◆ Problem to solve:
Everything in the listing below should be written out again exactly, except the pictures.
━━━━━━━━━━━━━━━━
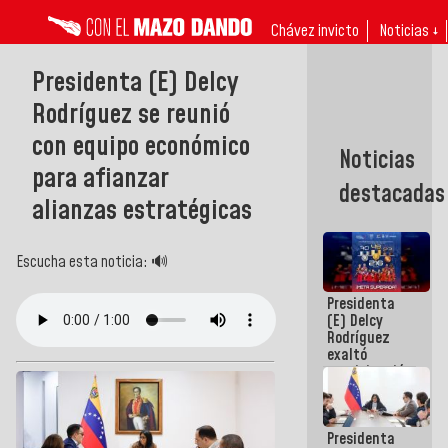
Chávez invicto
Noticias ↓
Presidenta (E) Delcy
Rodríguez se reunió
con equipo económico
Noticias
para afianzar
destacadas
alianzas estratégicas
Escucha esta noticia: 🔊
Presidenta
(E) Delcy
Rodríguez
exaltó
participación
de
Venezuela
en Juegos
Presidenta
Centroamericanos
━━━━━━━━━━━━━━━━
◆ Task solution:
Chávez invicto
Noticias ↓
Presidenta (E) Delcy
Rodríguez se reunió
con equipo económico
Noticias
para afianzar
destacadas
alianzas estratégicas
Escucha esta noticia: 🔊
Presidenta
(E) Delcy
Rodríguez
exaltó
participación
de
Venezuela
en Juegos
Presidenta
Centroamericanos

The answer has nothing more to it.